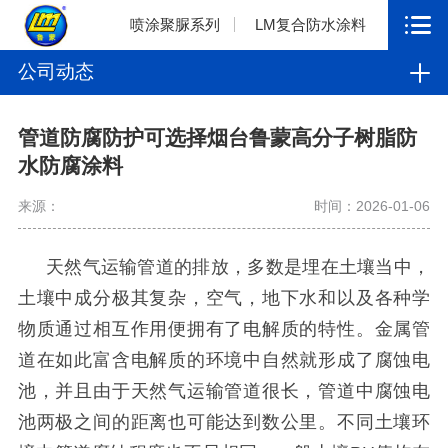
喷涂聚脲系列
LM复合防水涂料
公司动态
管道防腐防护可选择烟台鲁蒙高分子树脂防
水防腐涂料
来源：
时间：2026-01-06
天然气运输管道的排放，多数是埋在土壤当中，
土壤中成分极其复杂，空气，地下水和以及各种学
物质通过相互作用便拥有了电解质的特性。金属管
道在如此富含电解质的环境中自然就形成了腐蚀电
池，并且由于天然气运输管道很长，管道中腐蚀电
池两极之间的距离也可能达到数公里。不同土壤环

━━━

> **Aim of the exercise**
What is needed is an exact copy of all the data, with no images in it.

> **Response below**
喷涂聚脲系列
LM复合防水涂料
公司动态
管道防腐防护可选择烟台鲁蒙高分子树脂防
水防腐涂料
来源：
时间：2026-01-06
天然气运输管道的排放，多数是埋在土壤当中，
土壤中成分极其复杂，空气，地下水和以及各种学
物质通过相互作用便拥有了电解质的特性。金属管
道在如此富含电解质的环境中自然就形成了腐蚀电
池，并且由于天然气运输管道很长，管道中腐蚀电
池两极之间的距离也可能达到数公里。不同土壤环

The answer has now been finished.